The fact that a national historical marker stands on that spot allows, nay, compels, the Cebu City Historical Affairs Commission (CHAC) and the Cebu City Council to allow Mayor Michael Rama—himself no stranger to celebrating Cebuano heritage—to expropriate the property on which it stands. While I can sympathize with the private owners at the loss of property for them, still, they have to realize that a higher and more noble call has been thrust upon them: to give up that property to allow for a grander and more fitting way by which to remind the present and the future about the freedom against Spain that was attained in 1898 by Cebuanos.

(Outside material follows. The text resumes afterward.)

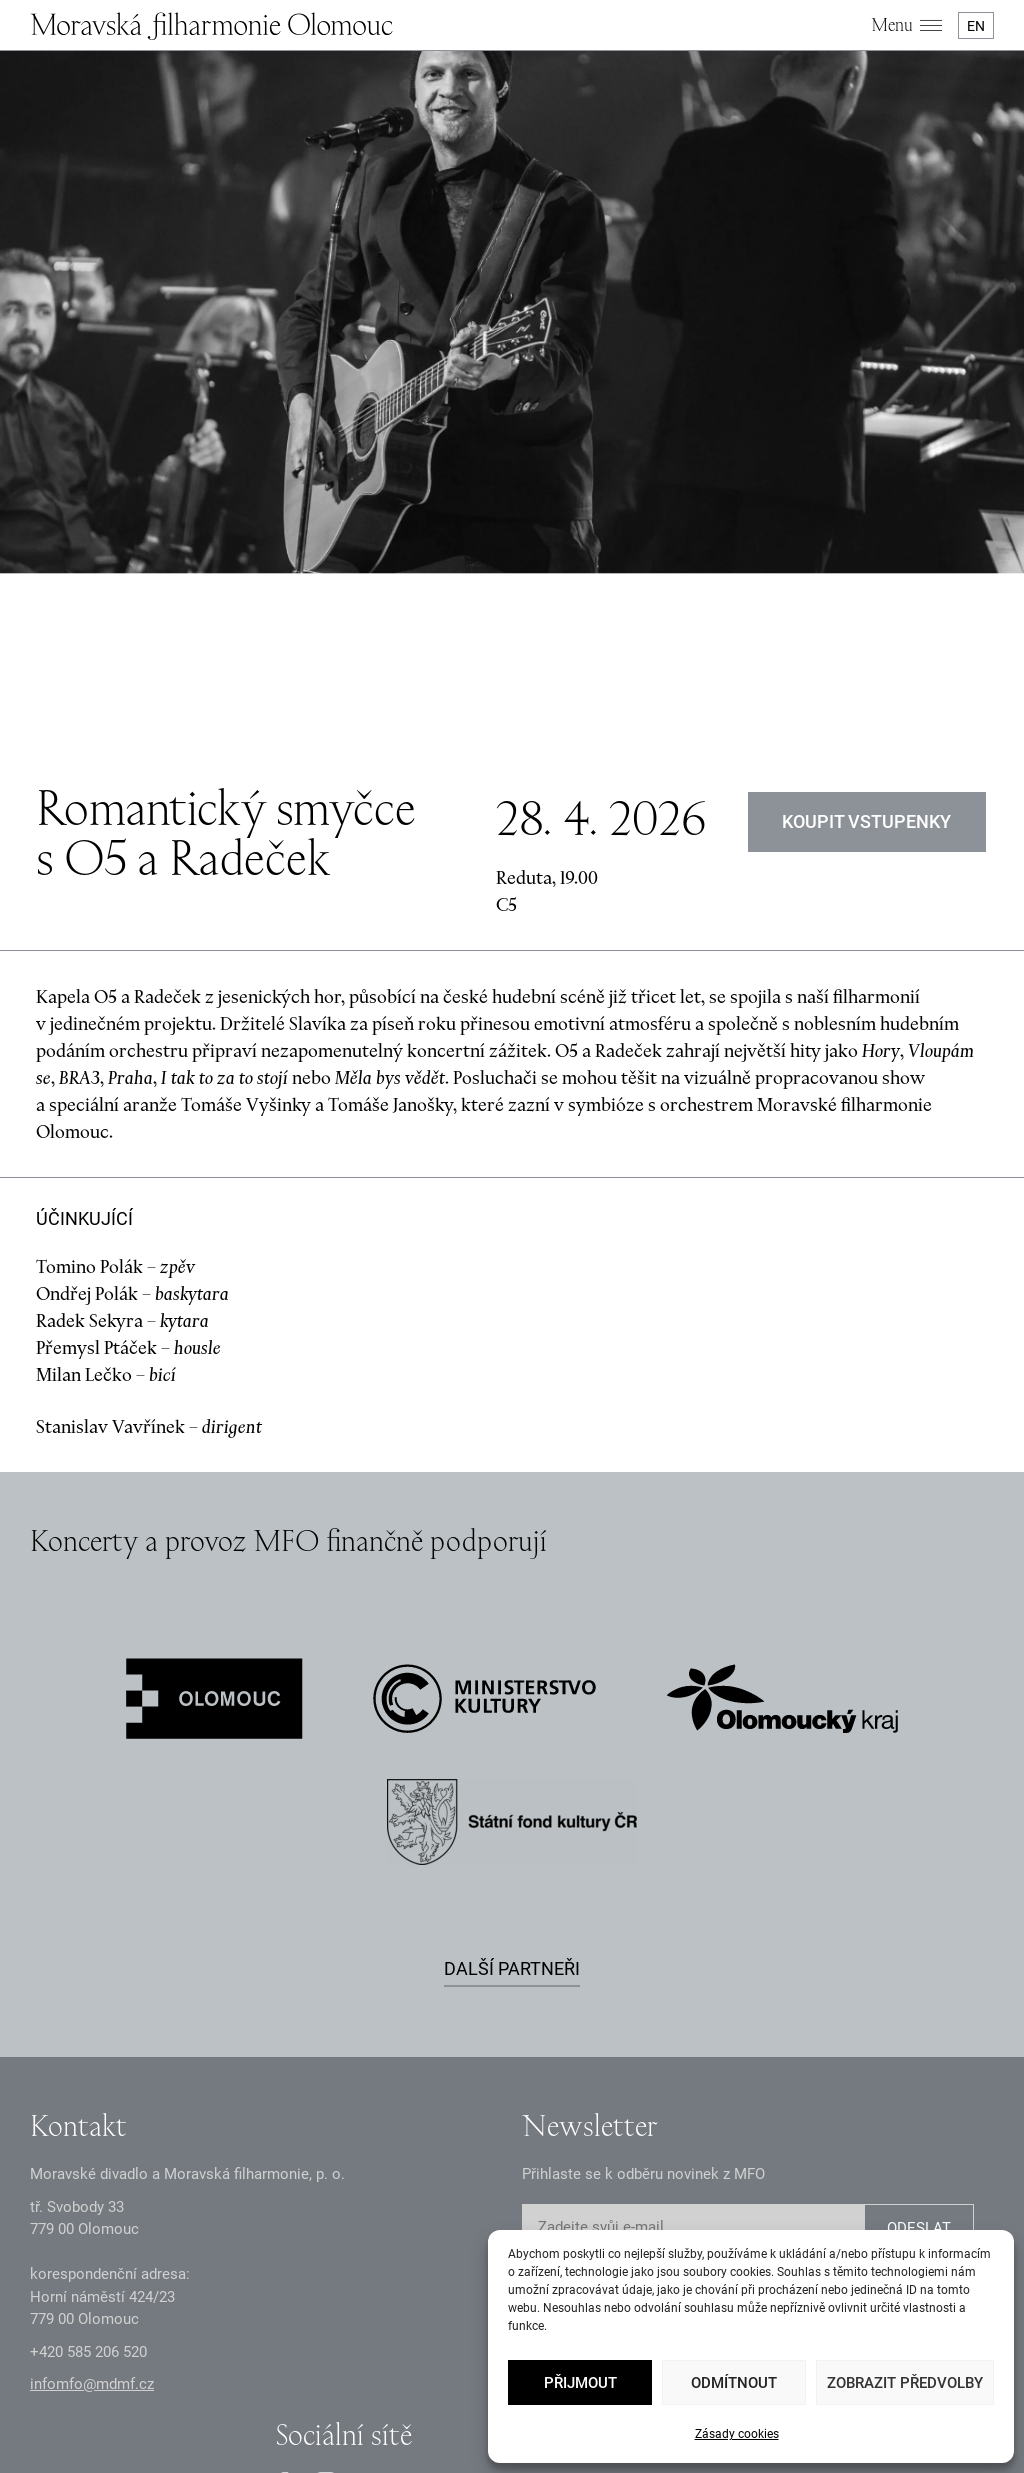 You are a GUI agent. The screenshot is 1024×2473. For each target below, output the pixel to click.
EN (976, 26)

And it is not just this particular property that CHAC should convince the owner to sell. It should be all the properties within at least a 3,000-meter radius with the national marker as base that should be purchased by the city so that if ever a monument to the heroic unfolding of Cebuano patriotism be erected later, there would be enough space for people to sit and ponder on its significance. A park should be built around this spot so that it does not end up like the Cebu Heritage Monument in Parian: so huge but so cramped and so out of place and out of proportion with its surroundings, with cars running at its sides so that people would rather watch the basketball game being played nearby than to pause and ponder about what this humongous structure is doing there.

I wish my friends at CHAC, especially Glenda Gabuya, the executive director, all the best as they find solutions to this ponderous problem of how to reclaim the glory of Tres de Abril. We owe it not just to the descendants of the Katipuneros like Harve Abella but to ourselves as Cebuanos and Filipinos with a sense of history and a respect for the noble actions of those who came before us.